Melissa Kite Melissa Kite

Real life | 27 July 2017

My morris-dancing neighbours don’t like horses

issue 29 July 2017

Quite stoically, I was mountaineering on my hands and knees over a sea of rubble to get to the temporary loo in the basement until I impaled my foot on a nail sticking out of a chunk of wood. It was partly my fault for wearing flip-flops, of course.

But the builder boyfriend grudgingly agreed I had to be mollycoddled, and allowed me the luxury of a scaffolding plank over the sea of rubble.

I was delighted with the new arrangement of walking the plank to the loo. But then one day I stepped onto the staircase to descend to the basement and the entire thing moved. It bounced up and down like a House of Horrors at the funfair.
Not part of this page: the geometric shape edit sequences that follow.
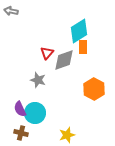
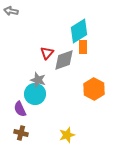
cyan circle: moved 19 px up
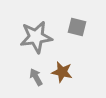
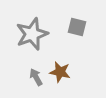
gray star: moved 4 px left, 3 px up; rotated 12 degrees counterclockwise
brown star: moved 2 px left
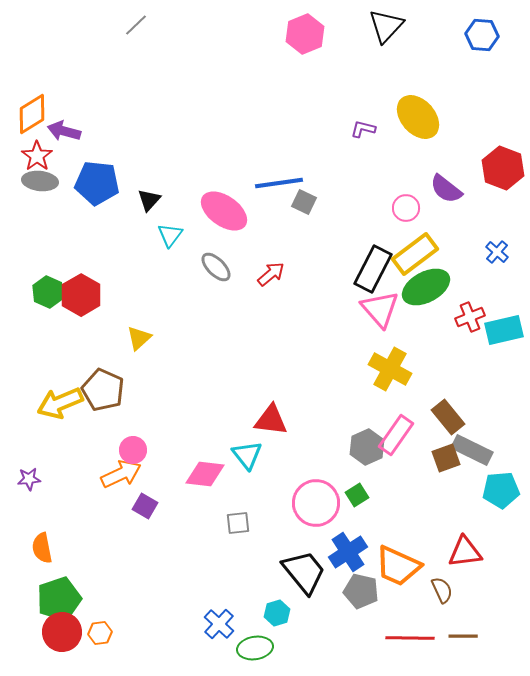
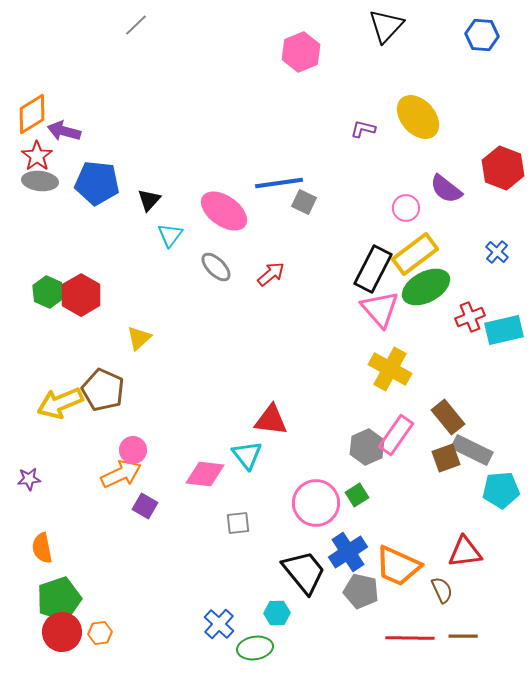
pink hexagon at (305, 34): moved 4 px left, 18 px down
cyan hexagon at (277, 613): rotated 15 degrees clockwise
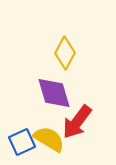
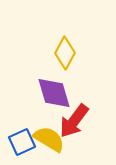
red arrow: moved 3 px left, 1 px up
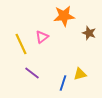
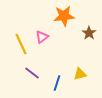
brown star: rotated 16 degrees clockwise
blue line: moved 6 px left
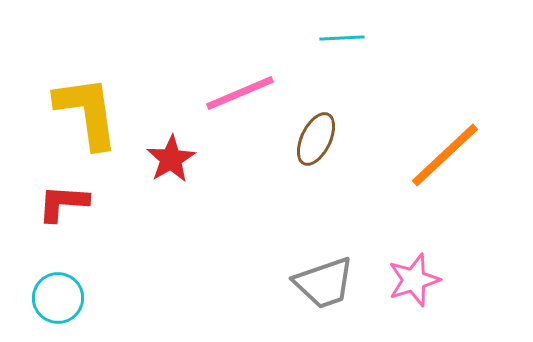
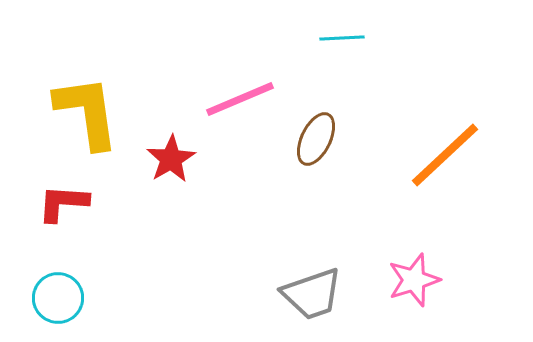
pink line: moved 6 px down
gray trapezoid: moved 12 px left, 11 px down
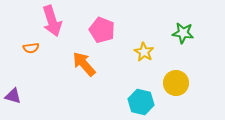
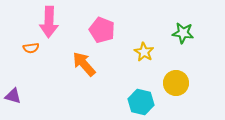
pink arrow: moved 3 px left, 1 px down; rotated 20 degrees clockwise
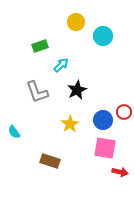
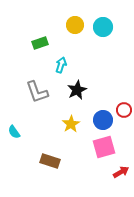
yellow circle: moved 1 px left, 3 px down
cyan circle: moved 9 px up
green rectangle: moved 3 px up
cyan arrow: rotated 28 degrees counterclockwise
red circle: moved 2 px up
yellow star: moved 1 px right
pink square: moved 1 px left, 1 px up; rotated 25 degrees counterclockwise
red arrow: moved 1 px right; rotated 42 degrees counterclockwise
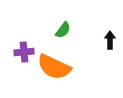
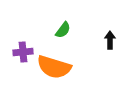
purple cross: moved 1 px left
orange semicircle: rotated 8 degrees counterclockwise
‘Oh yeah, I meant to say,’ called the builder b as I screamed, ‘I’ve moved some bricks so those stairs aren’t fixed anymore.’

Two months into our renovations, I nearly have a bathroom. I nearly have a bedroom. I nearly have a lot of things. I nearly have two whole feet without chunks missing, but not quite.
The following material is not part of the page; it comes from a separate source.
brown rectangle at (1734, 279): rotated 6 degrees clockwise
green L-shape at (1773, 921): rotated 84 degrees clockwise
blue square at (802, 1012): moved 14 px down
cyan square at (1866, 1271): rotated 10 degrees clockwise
As for the kitchen, it’s a case of ‘Don’t come a-ringing when the microwave’s a-pinging!’ I don’t even nearly have a kitchen, just a kettle for making the gallons of tea the builder b and his mates require — two parts water to one part sugar — and a microwave for heating ready meals.

Our architectural plans for the loft conversion have gone in, awaiting neighbourly objections. It’s hard to say what they will make of it in ye olde Surrey village. Frankly, nothing would surprise me.

Last night, we were sitting in the living room having our microwave salmon linguine on our laps, when we heard a whistle and the sound of sticks being banged together.

‘They’ll be morris dancing at the pub,’ said the BB, munching linguine.

‘Don’t be so ridiculous,’ I said, ‘why would they be doing that on a random weekday night, for no reason.’

‘I’m telling you, they’re morris dancing.’

And he got up and grabbed two pieces of wood from the kindling basket and danced a jig, banging the sticks above his head and between his legs while singing ‘Oh, we like living in ye olde green belt, but we don’t like hooorses!’

‘Don’t call us, we’ll call you,’ I told him, although the lyrics were true enough. Having moved my horses to the stables opposite our new cottage, I am now having to campaign to get the No Horse-Riding signs taken down from the roadside. Obviously, there is no basis in law for a parish council to ban horses from the public highway but the law doesn’t seem to have too much relevance in the village.

After dinner, we sat reading for a while, in silence save for the whistling and stick slapping coming from the high street and, I had to admit it, wasn’t that a jingle of bells, on legs?

‘It’s no good, I’ve got to see this. Come with me?’

‘No way,’ said the BB. So I put leads on the spaniels.

Poppy was up for it, but I had to drag Cydney, who protested quite vehemently that she didn’t want to go.

As we rounded the corner to the high street, we saw that they were indeed morris dancing in the dark outside the pub.

Cydney was terrified. I had to drag her along the street to a safe corner where we hid. It was like happening upon a scene from The Wicker Man.

Much mead had evidently been imbibed. Everyone was laughing and running round in circles. On the command of the lead morris man, at the end of each song, one person would run up and down the pedestrian crossing, dodging the oncoming traffic.

I stood with my mouth open as both dogs tugged on their leads to get away.

Animals sense danger, don’t they? They knew that if we were discovered spying on the rites, the revellers might capture us and take us to that strange monument on the green which looks like a high receptacle for burning a sacrificial offering.

When I got home, the BB was poking away at Facebook on his phone.

‘You will never guess what I just saw.’ He barely looked up. ‘Morris dancing at the pub?’

‘Fine, you were right. But I wish you’d seen it.’

‘No thank you.’ He is convinced we need to finish the house, sell up and move further into the ‘real countryside’. I wonder if this is not going from the frying pan to the fire.

There is nothing to say that if we go further south, the countryside will get any more ‘real’. It might get more ‘unreal’. The incidence of No Horse-Riding signs and morris dancing in the dark might grow exponentially the further we go.

Better the horse-hating pagan revellers you know.